Sendo assim, mantenho a declaração de inexigibilidade do débito, com a condenação da
autarquia à devolução dos valores já descontados, a serem apurados em fase de liquidação de
sentença.
DOS CONSECTÁRIOS
HONORÁRIOS ADVOCATÍCIOS
Com o advento do novo Código de Processo Civil, foram introduzidas profundas mudanças no
princípio da sucumbência, e em razão destas mudanças e sendo o caso de sentença ilíquida, a
fixação do percentual da verba honorária, deverá ser definida somente na liquidação do julgado,
com observância ao disposto no inciso II, do § 4º c.c. § 11, ambos do artigo 85, do CPC/2015,
bem como o artigo 86, do mesmo diploma legal.
Os honorários advocatícios, a teor da Súmula 111 do E. STJ incidem sobre as parcelas
vencidas até a sentença de procedência.
DISPOSITIVO
Ante o exposto, nego provimento à apelação autárquica, observados os honorários advocatícios
na forma acima explicitada.
É o voto.
E M E N T A
DIREITO PREVIDENCIÁRIO. AÇÃO ANULATÓRIA DE DÉBITO PREVIDENCIÁRIO. VALORES
RECEBIDOS A TÍTULO DE AMPARO SOCIAL. BOA FÉ OBJETIVA. HONORÁRIOS
ADVOCATÍCIOS.
- É assegurada à Administração Pública a possibilidade de revisão dos atos por ela praticados,
com base no seu poder de autotutela, conforme se observa, respectivamente, das Súmulas n.º
346 e 473 do Supremo Tribunal Federal.
- O Superior Tribunal de Justiça, ao analisar o Tema 979 (REsp 1.381.734/RN), fixou a seguinte
tese: "Com relação aos pagamentos indevidos aos segurados, decorrentes de erro
administrativo (material ou operacional) não embasado em interpretação errônea ou equivocada
da lei pela administração, são repetíveis, sendo legítimo o desconto no percentual de até 30%
do valor do benefício pago ao segurado/beneficiário, ressalvada a hipótese em que o segurado,
diante do caso concreto, comprove sua boa-fé objetiva, sobretudo com demonstração de que
não lhe era possível constatar o pagamento indevido."
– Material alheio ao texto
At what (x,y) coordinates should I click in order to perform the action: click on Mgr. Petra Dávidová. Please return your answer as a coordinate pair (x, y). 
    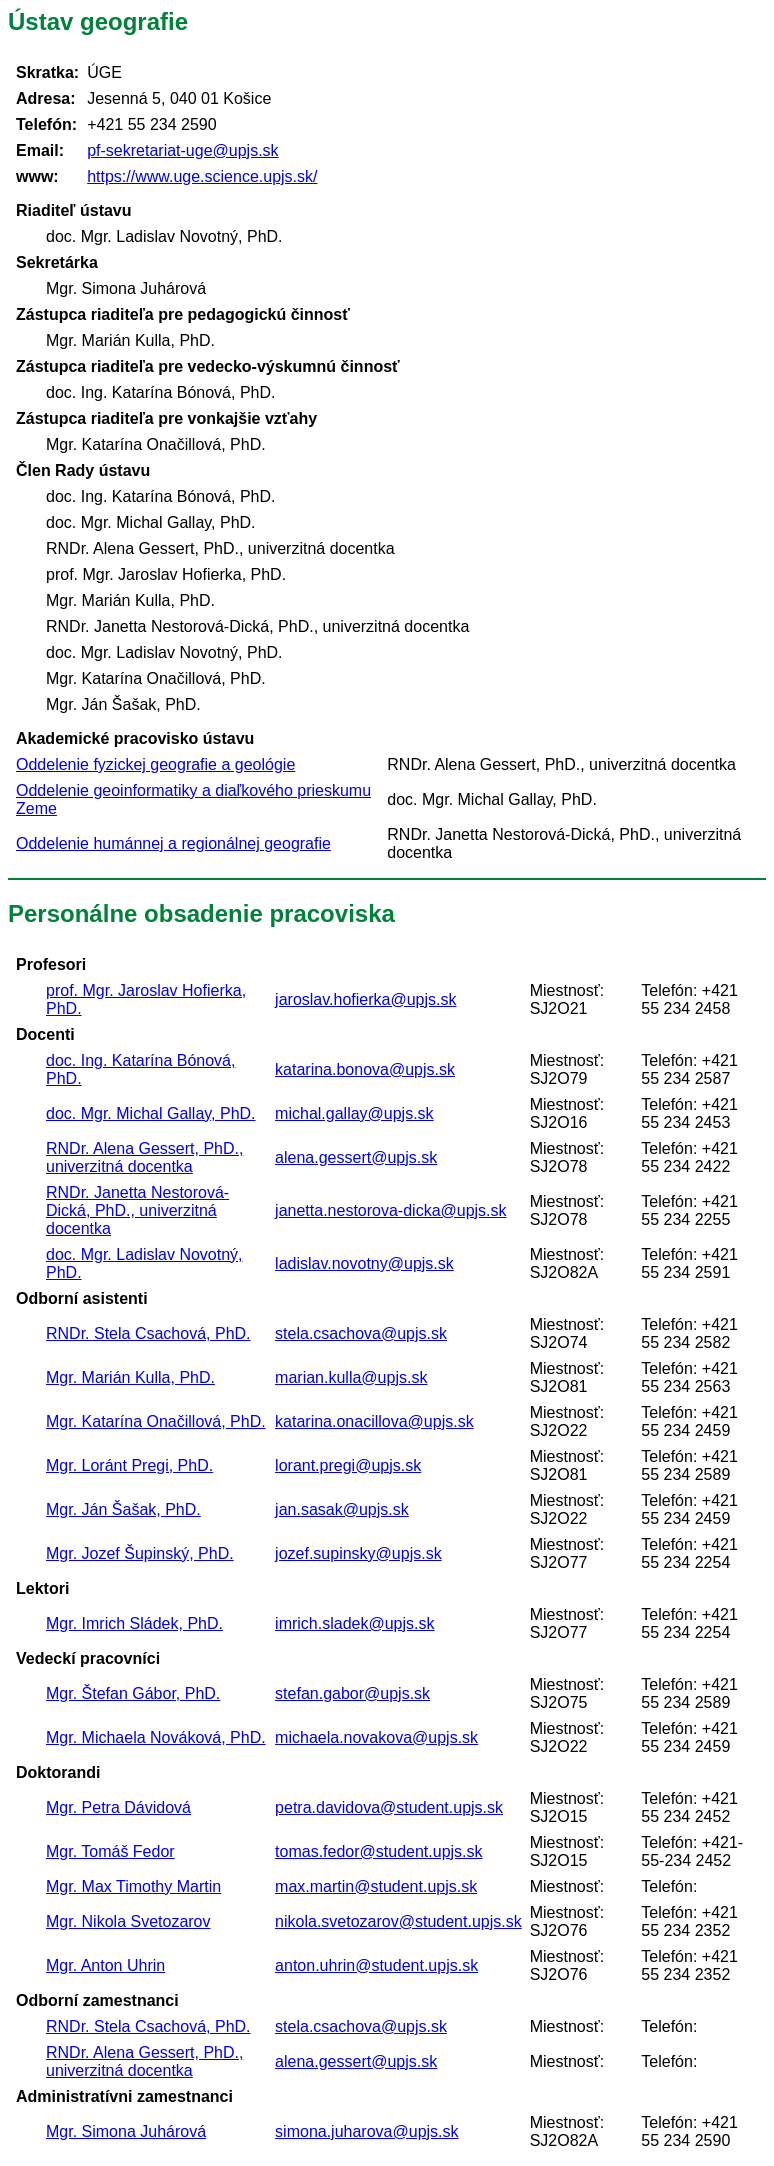
    Looking at the image, I should click on (118, 1807).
- A respeito especificamente do conceito de boa-fé objetiva, conforme definido pela Exma.
Ministra Nancy Andrighi no julgamento do Recurso Especial nº 803.481/GO, “esta se apresenta
como uma exigência de lealdade, modelo objetivo de conduta, arquétipo social pelo qual impõe
o poder-dever de que cada pessoa ajuste a própria conduta a esse arquétipo, agindo como
agiria uma pessoa honesta, escorreita e leal” (REsp 803.481/GO, Terceira Turma, julgado em
28/06/2007).
- O benefício assistencial de prestação continuada ou amparo social encontra assento no art.
203, V, da Constituição Federal, tendo por objetivo primordial a garantia de renda à pessoa
deficiente e ao idoso com idade igual ou superior a 65 (sessenta e cinco anos) em estado de
carência dos recursos indispensáveis à satisfação de suas necessidades elementares, bem
assim de condições de tê-las providas pela família.
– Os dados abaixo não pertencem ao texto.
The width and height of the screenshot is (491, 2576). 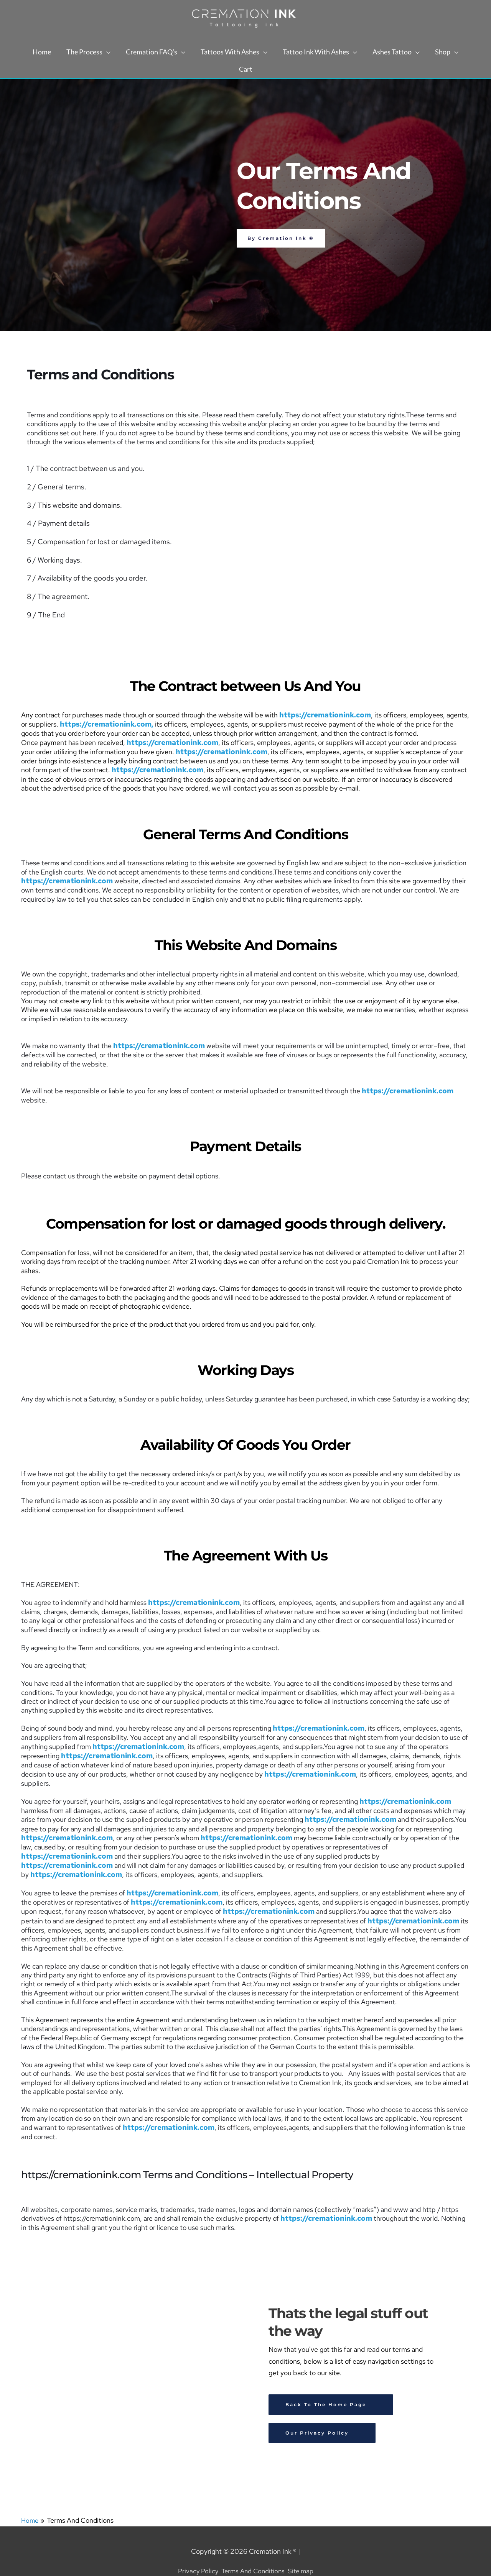 What do you see at coordinates (56, 595) in the screenshot?
I see `8 / The agreement.` at bounding box center [56, 595].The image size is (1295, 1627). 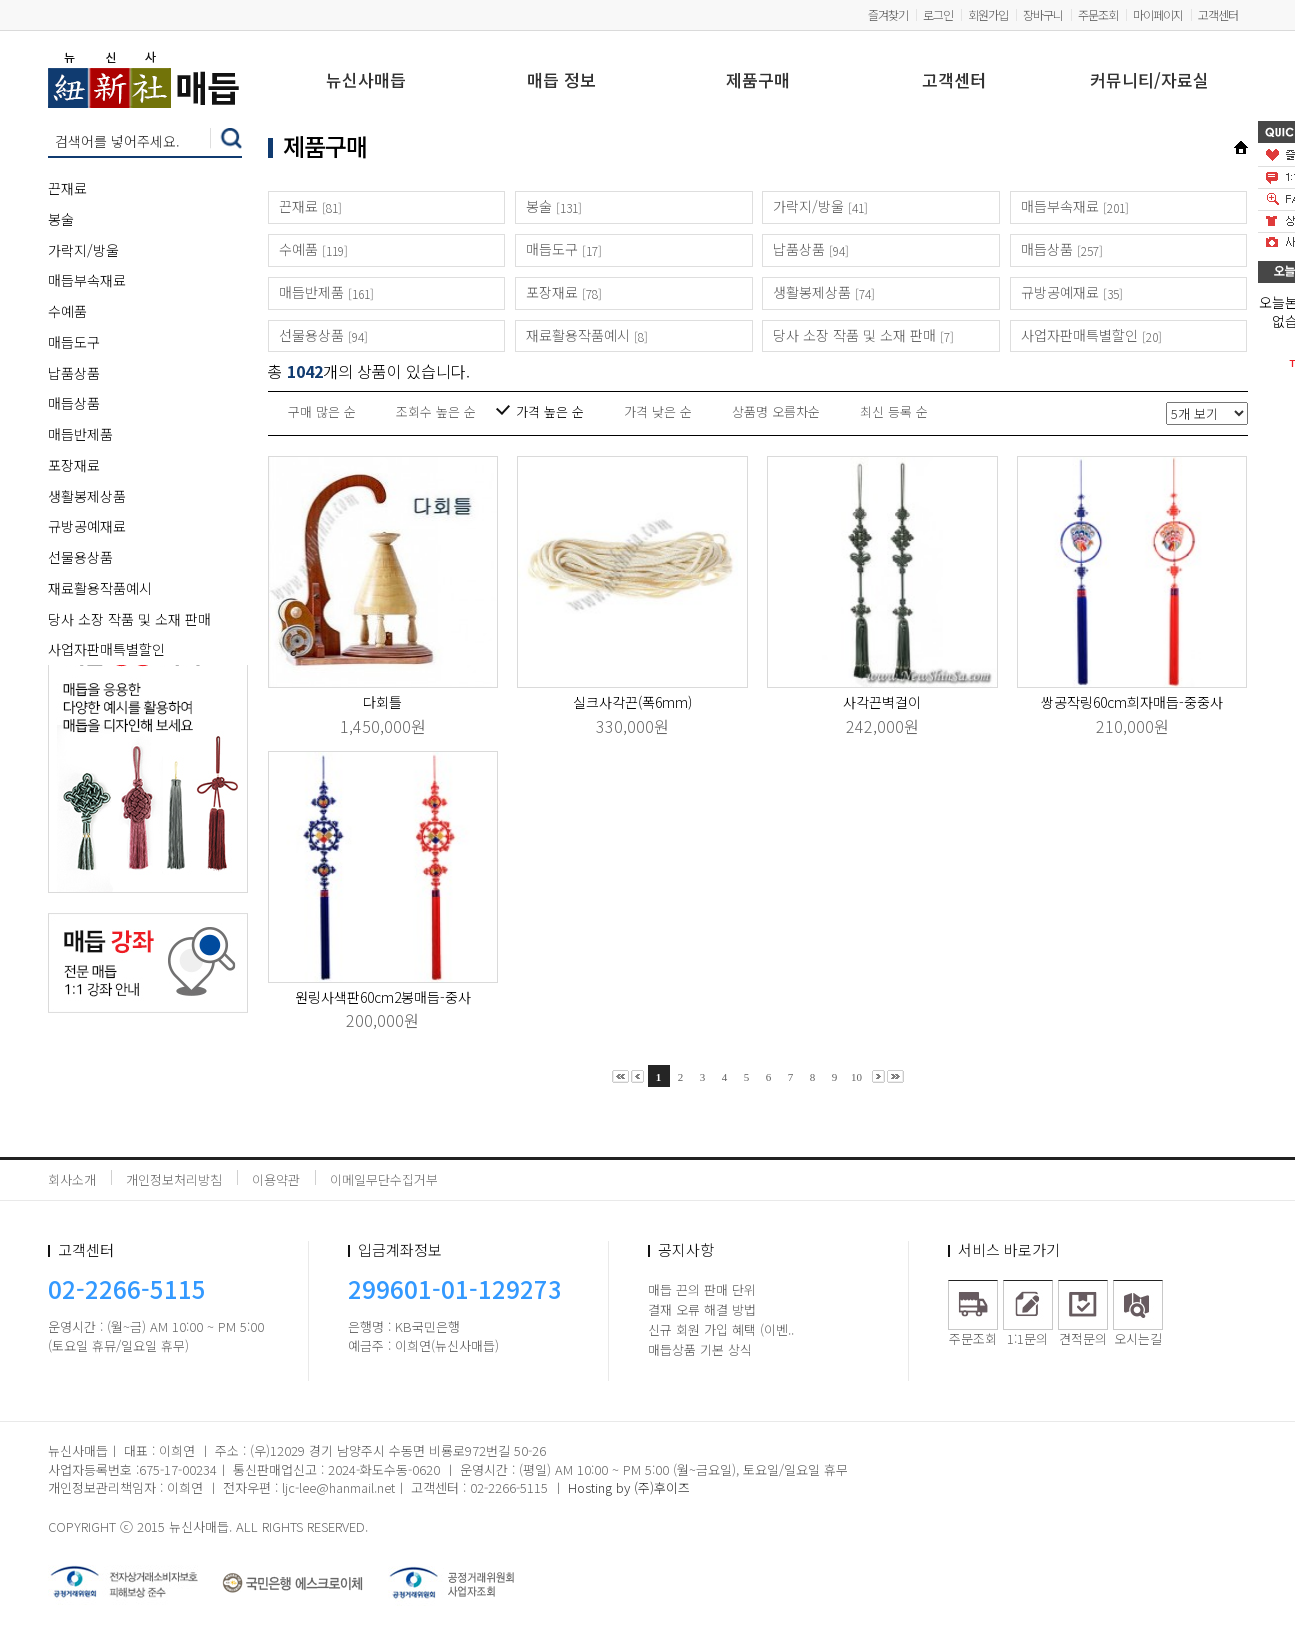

- A autarquia, em revisão administrativa, cessou o amparo social da autora e passou a exigir os
valores recebidos a esse título, em período posterior à concessão da aposentadoria por idade a
rurícola a seu cônjuge, tendo sido considerado indevido o pagamento do LOAS de 20.05.11 a
30.06.13. Conforme consta do processo de auditoria, o benefício foi concedido regularmente,
não tendo sido vislumbrado quaisquer irregularidades. Apenas a partir de 20.05.11, quando o
esposo obteve êxito no deferimento de sua aposentadoria por idade a rurícola, a autarquia
concluiu que a renda per capita seria superior a ¼ do salário mínimo.
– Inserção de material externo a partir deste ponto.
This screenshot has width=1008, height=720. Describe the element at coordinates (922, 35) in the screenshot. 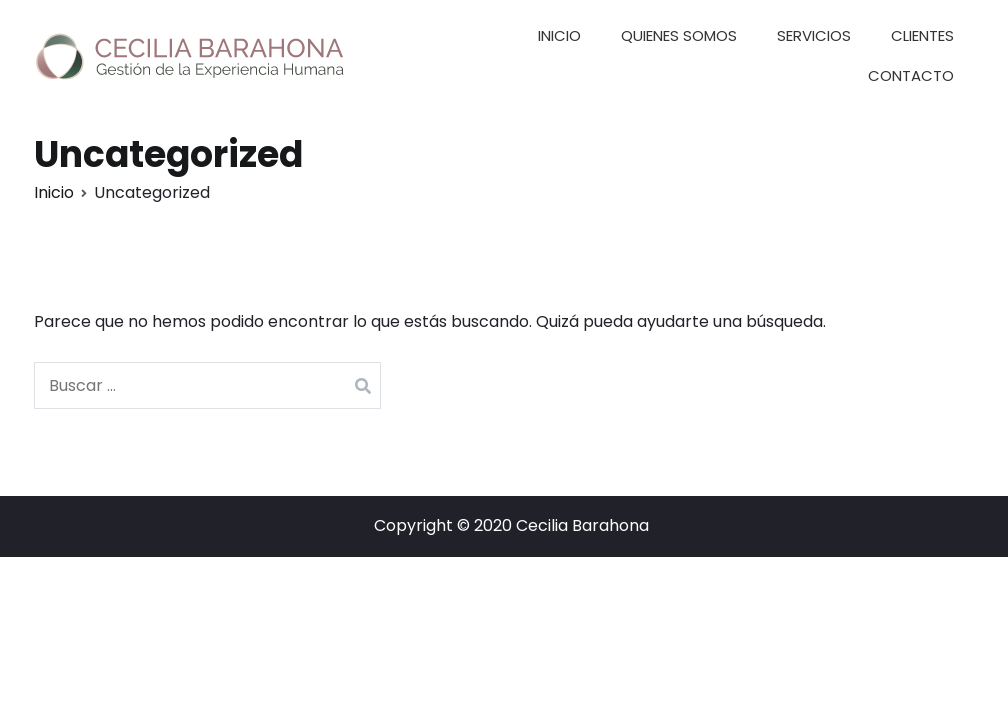

I see `CLIENTES` at that location.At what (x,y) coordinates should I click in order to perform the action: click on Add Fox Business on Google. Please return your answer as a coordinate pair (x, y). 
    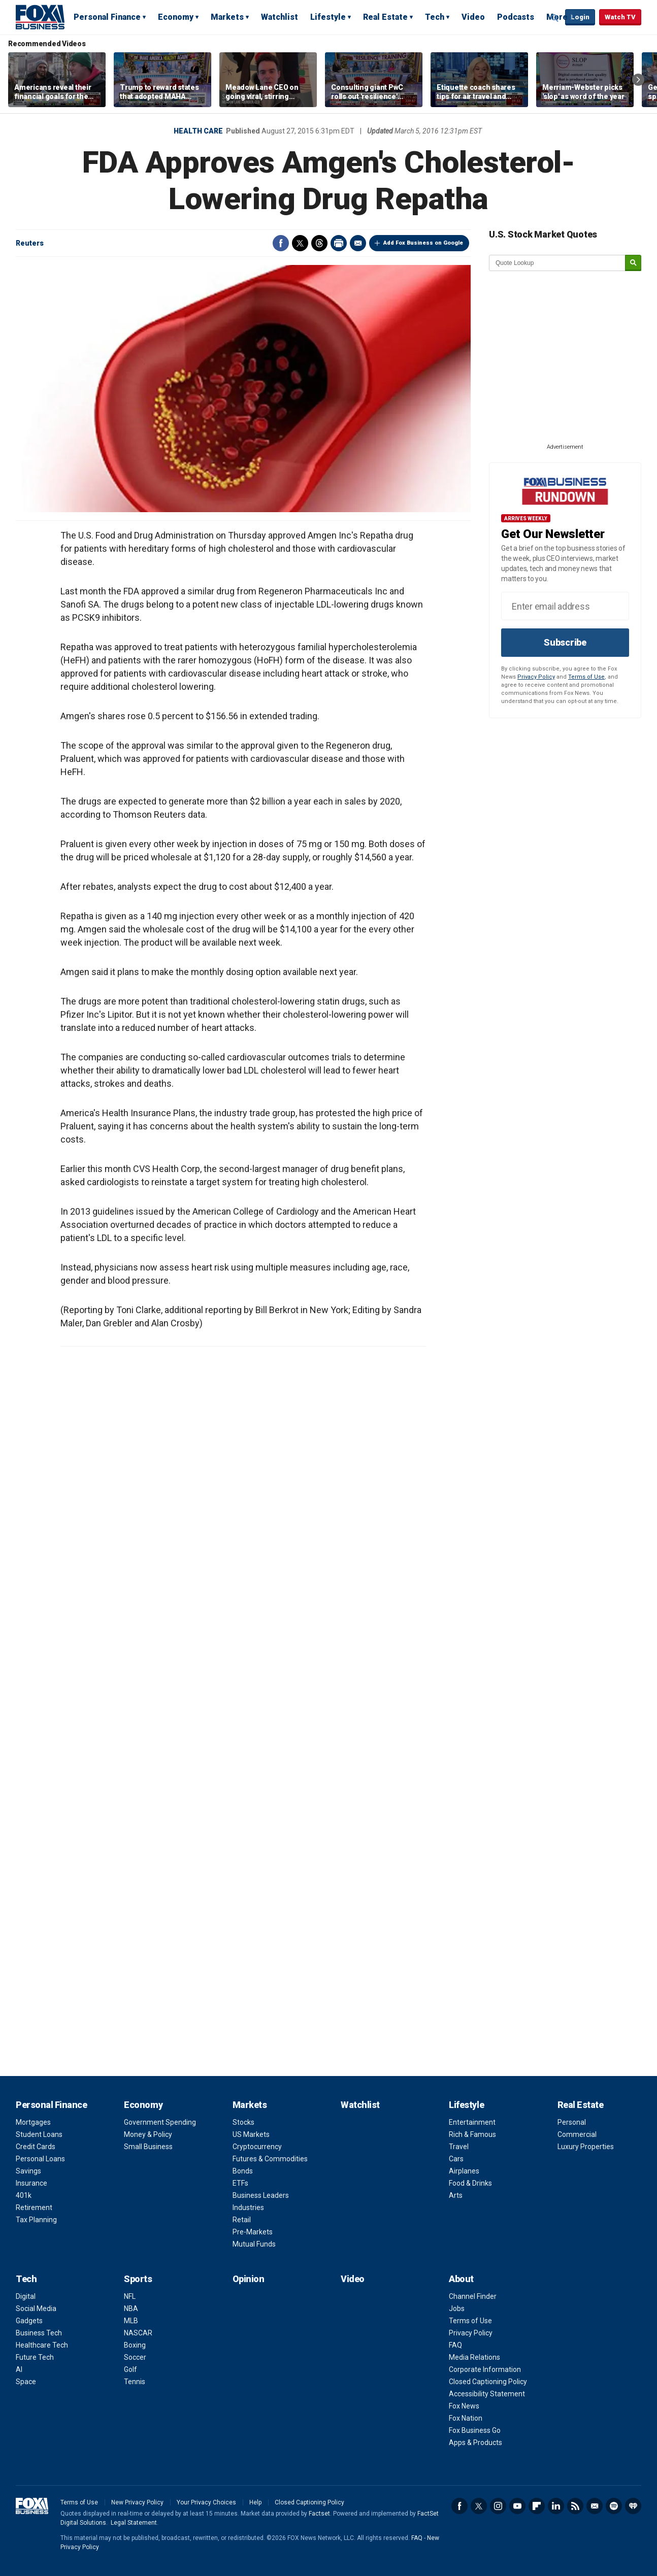
    Looking at the image, I should click on (423, 243).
- Efetivamente, portanto, não há nenhum indício de que a parte autora tenha praticado qualquer
ato fraudulento em detrimento do INSS, razão pela qual não há como se imputar conduta ilícita
ou má-fé na percepção do benefício
- Constatada a boa-fé objetiva do demandante, nos termos do decidido no Tema 979 pelo C.
STJ, inexigível a cobrança do débito pelo INSS.
- Mantida a declaração de inexigibilidade do débito, com a condenação da autarquia à
devolução dos valores já descontados, a serem apurados em fase de liquidação de sentença.
- A fixação do percentual da verba honorária, deverá ser definida somente na liquidação do
julgado.
- Apelação autárquica improvida. ACÓRDÃO
Vistos e relatados estes autos em que são partes as acima indicadas, a Nona Turma, por
unanimidade, decidiu negar provimento à apelação autárquica, nos termos do relatório e voto
que ficam fazendo parte integrante do presente julgado.